- Requirement
Among the entries below, find every line that has "mikä" and pull it out.

─── Material provided

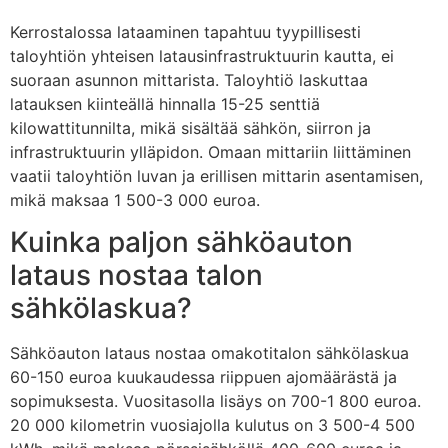
Kerrostalossa lataaminen tapahtuu tyypillisesti
taloyhtiön yhteisen latausinfrastruktuurin kautta, ei
suoraan asunnon mittarista. Taloyhtiö laskuttaa
latauksen kiinteällä hinnalla 15-25 senttiä
kilowattitunnilta, mikä sisältää sähkön, siirron ja
infrastruktuurin ylläpidon. Omaan mittariin liittäminen
vaatii taloyhtiön luvan ja erillisen mittarin asentamisen,
mikä maksaa 1 500-3 000 euroa.
Kuinka paljon sähköauton
lataus nostaa talon
sähkölaskua?
Sähköauton lataus nostaa omakotitalon sähkölaskua
60-150 euroa kuukaudessa riippuen ajomäärästä ja
sopimuksesta. Vuositasolla lisäys on 700-1 800 euroa.
20 000 kilometrin vuosiajolla kulutus on 3 500-4 500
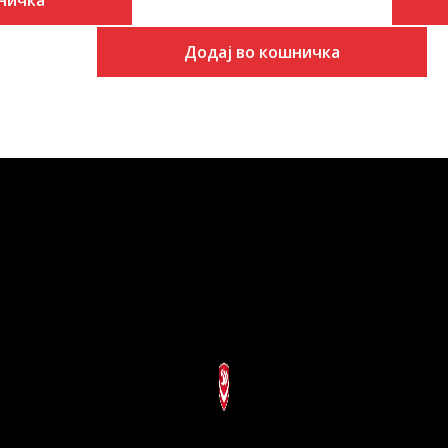
ничка
Додај во кошничка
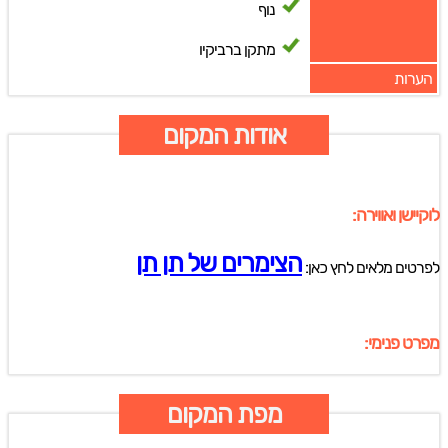
נוף
מתקן ברביקיו
הערות
אודות המקום
לוקיישן ואווירה:
הצימרים של תן תן
לפרטים מלאים לחץ כאן:
מפרט פנימי:
מפת המקום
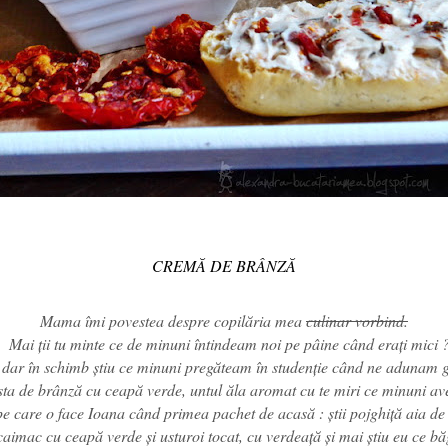
CREMĂ DE BRÂNZĂ
Mama îmi povestea despre copilăria mea
culinar vorbind.
 Mai ţii tu minte ce de minuni întindeam noi pe pâine când erați mici 
dar în schimb știu ce minuni pregăteam în studenție când ne adunam g
sta de brânză cu ceapă verde, untul ăla aromat cu te miri ce minuni av
e care o face Ioana când primea pachet de acasă : știi pojghiță aia d
aimac cu ceapă verde și usturoi tocat, cu verdeață și mai știu eu ce b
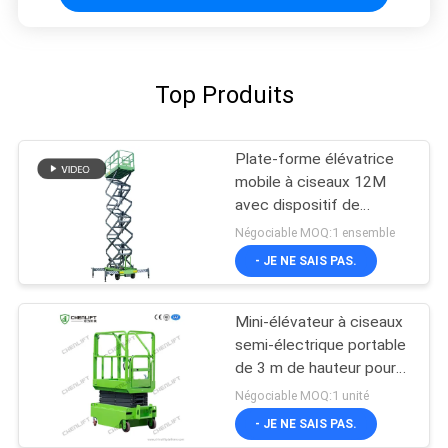
Top Produits
Plate-forme élévatrice
mobile à ciseaux 12M
avec dispositif de
traction
Négociable MOQ:1 ensemble
- JE NE SAIS PAS.
Mini-élévateur à ciseaux
semi-électrique portable
de 3 m de hauteur pour
entrepôt
Négociable MOQ:1 unité
- JE NE SAIS PAS.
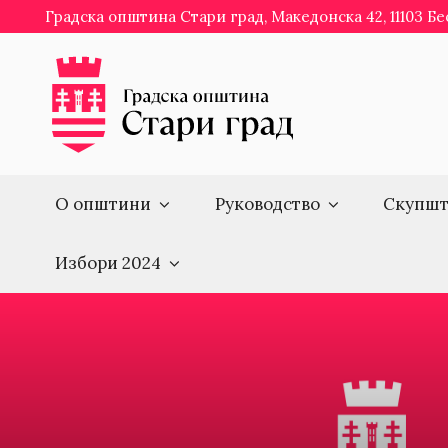
Skip
Градска општина Стари град, Македонска 42, 11103 Б
to
content
О општини
Руководство
Скупшт
Избори 2024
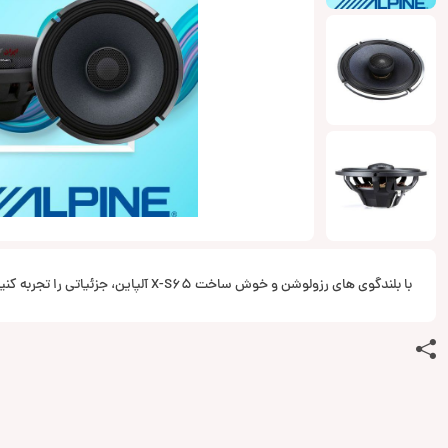
با بلندگوی های رزولوشن و خوش ساخت X-S65 آلپاین، جزئیاتی را تجربه کنید که قبلا نشنیده بوده‌اید.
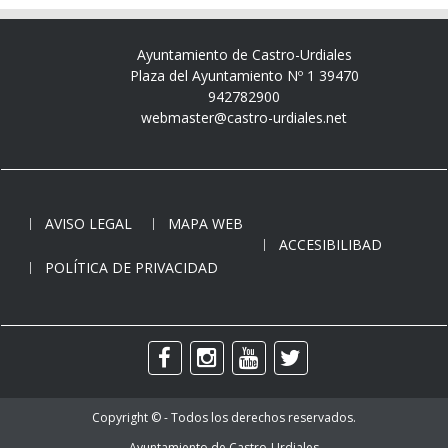
Ayuntamiento de Castro-Urdiales
Plaza del Ayuntamiento Nº 1 39470
942782900
webmaster@castro-urdiales.net
AVISO LEGAL
MAPA WEB
ACCESIBILIBAD
POLÍTICA DE PRIVACIDAD
Copyright © - Todos los derechos reservados.
Ayuntamiento de Castro-Urdiales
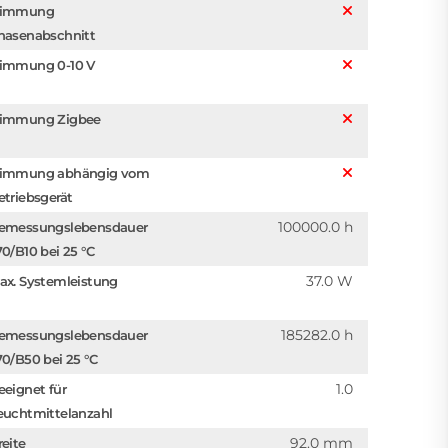
immung
hasenabschnitt
immung 0-10 V
immung Zigbee
immung abhängig vom
etriebsgerät
100000.0 h
emessungslebensdauer
70/B10 bei 25 °C
37.0 W
ax. Systemleistung
185282.0 h
emessungslebensdauer
70/B50 bei 25 °C
1.0
eeignet für
euchtmittelanzahl
92.0 mm
reite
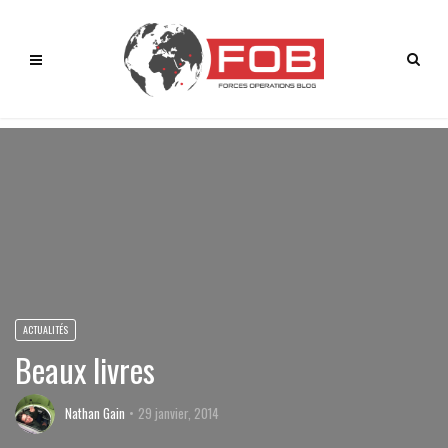
ACTUALITÉS
Beaux livres
Nathan Gain
29 janvier, 2014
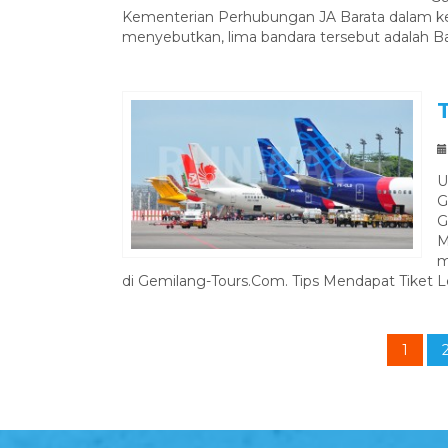
Kementerian Perhubungan JA Barata dalam ketera
menyebutkan, lima bandara tersebut adalah Ba
U
G
G
M
m
di Gemilang-Tours.Com. Tips Mendapat Tiket Leb
1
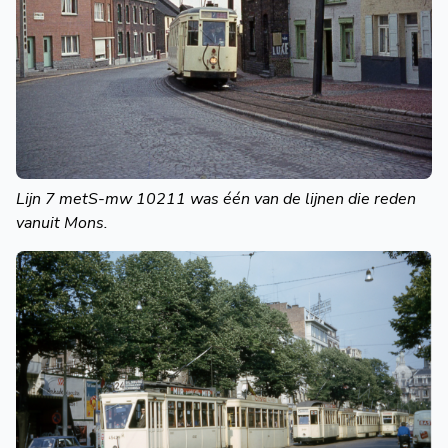
Lijn 7 metS-mw 10211 was één van de lijnen die reden
vanuit Mons.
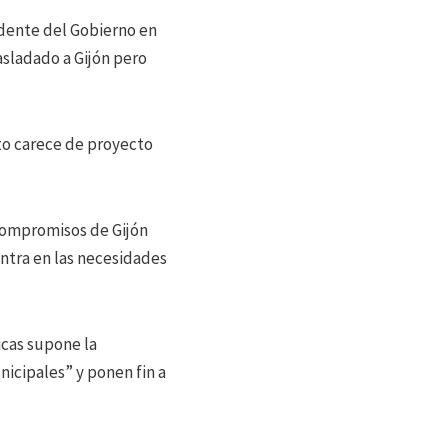
idente del Gobierno en
asladado a Gijón pero
to carece de proyecto
 compromisos de Gijón
entra en las necesidades
icas supone la
nicipales” y ponen fin a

──────

- Answer to the exercise
kilowattitunnilta, mikä sisältää sähkön, siirron ja
mikä maksaa 1 500-3 000 euroa.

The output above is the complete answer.